Often, we’re too busy to spend the time to learn how to do things to save time.

And what doesn’t really help is the way in which software systems are evolving.

What is the single biggest problem many software vendors face?

It’s keeping us hooked – interested enough in their platform for us to come back to it again and again.

The apps that succeed are the ones that get and keep our attention – the more time we spend on them, the more addicted we are to using them – and the more reliable we are as a source of income to the owners of the software.

So, what does the current trend towards software as a service mean for us?

At one extreme there are some truly useful services – like Dropbox. That sits in the background and makes all our files available everywhere and really does increase productivity.

In the middle are a large number of so-so services.

Do we really need to store everything that we read in a cloud based notetaking system? Are platforms necessary for everything from bank accounts to electricity billing?

One argument is that it makes access easier – when everyone can sell on ebay then there is more choice and better value for consumers.

On the other hand, some services are designed to make it cheaper for the providers to do their thing and for users to do the hard work instead.

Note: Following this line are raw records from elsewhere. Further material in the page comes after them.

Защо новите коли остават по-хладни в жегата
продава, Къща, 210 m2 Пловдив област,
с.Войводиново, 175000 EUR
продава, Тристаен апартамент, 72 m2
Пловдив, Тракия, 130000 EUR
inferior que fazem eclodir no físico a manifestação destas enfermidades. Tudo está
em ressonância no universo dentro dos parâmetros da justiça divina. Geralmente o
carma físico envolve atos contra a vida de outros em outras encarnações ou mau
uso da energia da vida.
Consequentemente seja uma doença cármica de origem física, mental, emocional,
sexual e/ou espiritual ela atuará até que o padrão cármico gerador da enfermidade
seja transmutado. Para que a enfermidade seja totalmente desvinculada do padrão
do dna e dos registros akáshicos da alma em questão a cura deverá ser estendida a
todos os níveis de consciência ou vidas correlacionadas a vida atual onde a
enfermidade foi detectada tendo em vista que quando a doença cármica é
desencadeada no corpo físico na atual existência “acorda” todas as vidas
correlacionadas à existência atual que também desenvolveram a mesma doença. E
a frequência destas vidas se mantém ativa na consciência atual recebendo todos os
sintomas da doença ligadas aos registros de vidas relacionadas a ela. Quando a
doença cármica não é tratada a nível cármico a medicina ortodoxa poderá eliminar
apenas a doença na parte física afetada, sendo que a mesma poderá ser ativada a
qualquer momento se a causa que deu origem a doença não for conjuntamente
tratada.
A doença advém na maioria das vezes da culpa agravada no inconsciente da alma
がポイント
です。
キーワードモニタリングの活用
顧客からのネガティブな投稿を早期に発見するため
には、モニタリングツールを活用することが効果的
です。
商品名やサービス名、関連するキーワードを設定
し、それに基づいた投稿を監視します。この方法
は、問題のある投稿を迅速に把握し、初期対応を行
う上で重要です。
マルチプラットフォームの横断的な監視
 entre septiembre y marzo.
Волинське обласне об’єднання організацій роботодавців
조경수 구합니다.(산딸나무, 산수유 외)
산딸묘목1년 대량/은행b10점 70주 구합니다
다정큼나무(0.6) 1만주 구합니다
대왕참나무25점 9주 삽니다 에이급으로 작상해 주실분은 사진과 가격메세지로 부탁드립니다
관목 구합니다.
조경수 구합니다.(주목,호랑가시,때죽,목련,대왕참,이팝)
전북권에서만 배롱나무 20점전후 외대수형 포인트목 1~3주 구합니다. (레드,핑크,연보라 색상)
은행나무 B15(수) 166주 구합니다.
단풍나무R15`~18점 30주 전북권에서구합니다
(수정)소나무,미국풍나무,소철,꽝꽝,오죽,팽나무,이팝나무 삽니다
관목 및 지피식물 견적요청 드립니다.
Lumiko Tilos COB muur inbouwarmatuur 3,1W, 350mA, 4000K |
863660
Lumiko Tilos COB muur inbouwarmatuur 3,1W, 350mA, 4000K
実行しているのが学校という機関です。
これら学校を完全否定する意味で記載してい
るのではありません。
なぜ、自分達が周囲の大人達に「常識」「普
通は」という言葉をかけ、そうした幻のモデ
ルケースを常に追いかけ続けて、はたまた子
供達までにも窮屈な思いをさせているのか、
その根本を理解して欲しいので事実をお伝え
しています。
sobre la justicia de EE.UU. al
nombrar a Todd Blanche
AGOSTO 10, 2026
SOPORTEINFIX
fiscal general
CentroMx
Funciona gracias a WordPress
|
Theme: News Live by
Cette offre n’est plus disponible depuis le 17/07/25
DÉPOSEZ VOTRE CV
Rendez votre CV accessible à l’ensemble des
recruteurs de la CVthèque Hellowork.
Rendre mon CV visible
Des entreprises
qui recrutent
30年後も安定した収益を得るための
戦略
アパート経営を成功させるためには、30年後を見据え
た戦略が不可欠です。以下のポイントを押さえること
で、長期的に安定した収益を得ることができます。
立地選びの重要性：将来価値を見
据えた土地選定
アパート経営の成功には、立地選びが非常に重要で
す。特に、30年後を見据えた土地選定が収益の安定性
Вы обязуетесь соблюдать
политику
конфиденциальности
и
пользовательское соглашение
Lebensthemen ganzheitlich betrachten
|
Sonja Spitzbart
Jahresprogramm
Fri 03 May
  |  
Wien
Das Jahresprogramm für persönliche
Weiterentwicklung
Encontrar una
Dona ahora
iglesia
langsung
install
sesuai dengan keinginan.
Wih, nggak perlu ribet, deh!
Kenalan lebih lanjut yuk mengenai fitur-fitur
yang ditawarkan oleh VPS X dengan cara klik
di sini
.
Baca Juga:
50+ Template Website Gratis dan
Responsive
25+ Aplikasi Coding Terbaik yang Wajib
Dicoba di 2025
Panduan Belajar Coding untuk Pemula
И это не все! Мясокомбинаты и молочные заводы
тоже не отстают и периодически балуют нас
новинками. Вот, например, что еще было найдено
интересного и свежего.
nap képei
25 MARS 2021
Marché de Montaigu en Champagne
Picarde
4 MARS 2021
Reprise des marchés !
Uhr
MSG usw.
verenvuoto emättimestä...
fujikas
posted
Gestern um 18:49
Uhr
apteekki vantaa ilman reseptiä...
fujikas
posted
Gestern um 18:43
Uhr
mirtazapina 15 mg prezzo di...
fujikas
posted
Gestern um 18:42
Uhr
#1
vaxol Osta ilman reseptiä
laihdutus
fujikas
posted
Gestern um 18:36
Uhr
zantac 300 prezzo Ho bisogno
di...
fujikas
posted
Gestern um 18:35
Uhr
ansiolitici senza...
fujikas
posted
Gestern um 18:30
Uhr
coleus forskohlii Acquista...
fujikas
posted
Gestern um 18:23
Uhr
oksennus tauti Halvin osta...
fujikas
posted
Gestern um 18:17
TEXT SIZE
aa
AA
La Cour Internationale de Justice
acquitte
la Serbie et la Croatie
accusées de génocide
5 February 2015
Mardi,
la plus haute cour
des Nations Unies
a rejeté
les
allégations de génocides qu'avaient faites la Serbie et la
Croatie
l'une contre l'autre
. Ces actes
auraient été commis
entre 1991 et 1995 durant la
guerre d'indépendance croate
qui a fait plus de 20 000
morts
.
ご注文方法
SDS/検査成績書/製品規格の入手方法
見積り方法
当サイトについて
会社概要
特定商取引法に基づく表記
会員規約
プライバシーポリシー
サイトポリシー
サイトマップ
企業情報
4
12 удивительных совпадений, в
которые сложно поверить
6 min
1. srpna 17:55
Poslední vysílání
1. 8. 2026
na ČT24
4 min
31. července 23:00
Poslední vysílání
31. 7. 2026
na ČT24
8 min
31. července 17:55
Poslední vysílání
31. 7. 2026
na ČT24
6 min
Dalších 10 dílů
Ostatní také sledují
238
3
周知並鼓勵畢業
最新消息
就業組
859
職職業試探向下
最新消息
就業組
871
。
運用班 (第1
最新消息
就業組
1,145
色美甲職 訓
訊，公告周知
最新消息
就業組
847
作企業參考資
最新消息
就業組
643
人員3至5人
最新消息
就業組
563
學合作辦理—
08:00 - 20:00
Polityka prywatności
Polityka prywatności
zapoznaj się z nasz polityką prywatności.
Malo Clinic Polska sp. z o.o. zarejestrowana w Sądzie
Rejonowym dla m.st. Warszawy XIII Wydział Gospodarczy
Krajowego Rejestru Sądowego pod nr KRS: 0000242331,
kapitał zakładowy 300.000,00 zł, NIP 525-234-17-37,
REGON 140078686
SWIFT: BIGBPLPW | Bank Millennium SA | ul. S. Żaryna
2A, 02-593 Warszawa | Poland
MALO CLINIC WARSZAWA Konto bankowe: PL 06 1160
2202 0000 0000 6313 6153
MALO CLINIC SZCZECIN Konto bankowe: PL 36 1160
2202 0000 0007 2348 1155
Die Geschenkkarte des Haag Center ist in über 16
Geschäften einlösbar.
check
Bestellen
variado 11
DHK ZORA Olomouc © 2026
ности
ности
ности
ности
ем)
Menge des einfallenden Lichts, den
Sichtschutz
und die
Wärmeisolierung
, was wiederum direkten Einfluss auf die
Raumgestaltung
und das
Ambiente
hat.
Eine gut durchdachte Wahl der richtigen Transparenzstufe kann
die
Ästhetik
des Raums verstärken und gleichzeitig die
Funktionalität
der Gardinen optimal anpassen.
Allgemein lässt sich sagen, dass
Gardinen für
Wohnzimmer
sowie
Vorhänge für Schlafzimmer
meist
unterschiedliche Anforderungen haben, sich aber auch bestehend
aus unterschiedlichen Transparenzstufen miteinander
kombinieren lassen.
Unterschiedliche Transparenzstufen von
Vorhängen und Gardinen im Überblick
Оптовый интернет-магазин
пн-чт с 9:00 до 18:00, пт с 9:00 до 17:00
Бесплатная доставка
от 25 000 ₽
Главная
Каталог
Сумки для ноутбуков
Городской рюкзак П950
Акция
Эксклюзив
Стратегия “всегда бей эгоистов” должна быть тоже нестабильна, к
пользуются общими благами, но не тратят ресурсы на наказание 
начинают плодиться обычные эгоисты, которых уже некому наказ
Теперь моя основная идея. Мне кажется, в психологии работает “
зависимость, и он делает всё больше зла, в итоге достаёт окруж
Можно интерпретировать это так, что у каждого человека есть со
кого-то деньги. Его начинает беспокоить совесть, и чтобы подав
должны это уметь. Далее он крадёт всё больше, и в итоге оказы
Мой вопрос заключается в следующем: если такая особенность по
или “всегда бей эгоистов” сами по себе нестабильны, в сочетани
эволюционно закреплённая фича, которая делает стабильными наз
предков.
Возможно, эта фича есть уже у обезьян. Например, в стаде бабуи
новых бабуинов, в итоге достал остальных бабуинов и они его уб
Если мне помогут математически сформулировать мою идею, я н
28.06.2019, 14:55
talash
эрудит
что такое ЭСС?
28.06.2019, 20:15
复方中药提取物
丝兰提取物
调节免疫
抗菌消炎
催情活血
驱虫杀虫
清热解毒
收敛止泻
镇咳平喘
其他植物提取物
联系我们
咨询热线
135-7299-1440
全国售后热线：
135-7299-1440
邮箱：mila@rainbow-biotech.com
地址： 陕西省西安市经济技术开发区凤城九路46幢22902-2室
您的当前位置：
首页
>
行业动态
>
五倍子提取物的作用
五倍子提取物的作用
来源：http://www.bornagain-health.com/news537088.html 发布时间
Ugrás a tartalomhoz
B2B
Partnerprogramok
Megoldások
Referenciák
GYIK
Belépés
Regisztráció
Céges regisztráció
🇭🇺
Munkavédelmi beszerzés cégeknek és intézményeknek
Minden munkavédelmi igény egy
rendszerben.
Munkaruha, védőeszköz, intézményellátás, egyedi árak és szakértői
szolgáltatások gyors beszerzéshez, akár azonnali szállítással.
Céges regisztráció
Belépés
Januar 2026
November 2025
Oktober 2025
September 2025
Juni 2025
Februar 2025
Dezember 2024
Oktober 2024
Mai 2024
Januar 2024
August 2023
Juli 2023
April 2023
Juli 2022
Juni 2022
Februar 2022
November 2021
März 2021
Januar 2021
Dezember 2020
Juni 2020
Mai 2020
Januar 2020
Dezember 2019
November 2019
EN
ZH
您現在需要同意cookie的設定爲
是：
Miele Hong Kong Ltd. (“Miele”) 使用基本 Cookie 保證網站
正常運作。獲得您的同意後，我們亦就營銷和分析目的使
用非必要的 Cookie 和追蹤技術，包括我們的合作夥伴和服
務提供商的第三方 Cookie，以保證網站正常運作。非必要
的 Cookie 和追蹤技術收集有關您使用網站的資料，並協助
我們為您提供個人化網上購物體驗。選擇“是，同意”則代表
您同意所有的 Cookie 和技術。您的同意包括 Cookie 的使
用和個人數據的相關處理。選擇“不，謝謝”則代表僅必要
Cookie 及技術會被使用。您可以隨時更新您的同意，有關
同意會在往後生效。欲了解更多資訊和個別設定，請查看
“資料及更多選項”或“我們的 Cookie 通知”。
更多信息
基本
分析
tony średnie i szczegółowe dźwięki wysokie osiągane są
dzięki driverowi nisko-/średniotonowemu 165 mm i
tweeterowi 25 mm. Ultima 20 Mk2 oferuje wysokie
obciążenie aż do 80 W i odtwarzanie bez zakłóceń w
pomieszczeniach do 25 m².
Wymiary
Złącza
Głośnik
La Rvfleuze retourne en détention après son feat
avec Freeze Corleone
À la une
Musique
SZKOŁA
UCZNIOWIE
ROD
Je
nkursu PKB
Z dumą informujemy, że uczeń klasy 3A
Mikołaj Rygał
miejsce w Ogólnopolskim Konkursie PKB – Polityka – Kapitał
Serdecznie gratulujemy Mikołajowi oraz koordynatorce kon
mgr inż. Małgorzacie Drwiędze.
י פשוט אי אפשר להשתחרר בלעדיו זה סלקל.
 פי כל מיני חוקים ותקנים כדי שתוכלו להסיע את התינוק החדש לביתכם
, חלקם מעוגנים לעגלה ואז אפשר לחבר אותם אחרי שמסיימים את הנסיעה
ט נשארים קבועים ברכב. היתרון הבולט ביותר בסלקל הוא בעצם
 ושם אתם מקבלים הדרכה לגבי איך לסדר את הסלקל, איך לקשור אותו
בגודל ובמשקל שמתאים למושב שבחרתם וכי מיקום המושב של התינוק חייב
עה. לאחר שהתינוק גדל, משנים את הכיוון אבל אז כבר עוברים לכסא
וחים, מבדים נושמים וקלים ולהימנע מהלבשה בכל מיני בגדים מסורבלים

Service in this case really means self-service.

And that’s perhaps where some business models don’t work – where people want a service and are instead offered a self-service option.

The point is that they don’t want to do the work, they want it done by someone else or something else.

Most of us now probably have around 300 logins and passwords for various platforms but use a handful regularly.

The rest simply take up time and effort.

Perhaps the primary test for buying a new piece of software is not what it can do, but how much time it will save us.

A good starting point might be to select software that doesn’t have a login screen at all – no graphical interface to bother us – and which really does just sit in the background doing work that needs doing while we put our feet up.